Abstract

Introduction The unilateral transforaminal lumbar interbody fusion (TLIF) signifies a different surgical method, circumventing both the anterior method and the method via the spinal canal. Due to the shortage of literature available for clinical outcomes and consequences post-TLIF, we undertook the current study to assess the TLIF technique's clinical outcomes among patients with low back pain showing type 1 Modic changes on MRI. Material and methods A cross-sectional study was conducted between January 2019 and March 2021. All patients included in the study had Modic type 1 change and disabling lowback pain as the main complaint and/or leg pain. Data were collected on age, body mass index (BMI), gender, and other risk factors like diabetes mellitus, steroid use, and smoking. Pain intensity was evaluated using a visual analog scale (VAS) before and after surgery. A radiographic evaluation was also performed. Preand post-operative pain scores and differences in disc height were assessed using the Wilcoxon rank sum test. A p-value of less than 0.05 was considered significant. Results The mean length of stay in the hospital was 4.3±1.61. The mean pre-operative lower back pain score was 8.78±0.79. The mean post-operative score was substantially lowered to 0.83±0.7. There was a significant difference between pre- and post-operative lumbar pain (p-value < 0.001).
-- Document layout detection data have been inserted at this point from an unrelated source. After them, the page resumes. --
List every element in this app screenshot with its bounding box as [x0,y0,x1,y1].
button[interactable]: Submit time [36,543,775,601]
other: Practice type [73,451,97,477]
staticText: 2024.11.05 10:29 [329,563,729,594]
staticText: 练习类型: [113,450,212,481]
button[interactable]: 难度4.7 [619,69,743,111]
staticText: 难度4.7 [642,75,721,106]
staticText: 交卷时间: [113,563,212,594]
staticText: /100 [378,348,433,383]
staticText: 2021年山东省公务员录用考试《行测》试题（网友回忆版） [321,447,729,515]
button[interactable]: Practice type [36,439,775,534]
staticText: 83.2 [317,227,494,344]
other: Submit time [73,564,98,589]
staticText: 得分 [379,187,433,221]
There was a significant increase in mean disc height from pre-operative (7.14 mm) to post-operative (11.02 mm) and also at one year (10.21 mm) with a p-value of <0.001. Of the patients,82.14% did not have any complications, and 3.57% each had either delayed wound healing without any infection or transient post-operative radiculopathy that improved in six weeks. Conclusion TLIF procedure can be considered safeto provide anterior and posterior column support by adopting a unilateral posterior approach. The outcomes were favorable in terms of no prolonged length of stay, less blood loss, no mortality, reduction in the severity of pain, and improvement in disc height. However, the appropriate selection of patients for this technique is pivotal for the success of the procedure.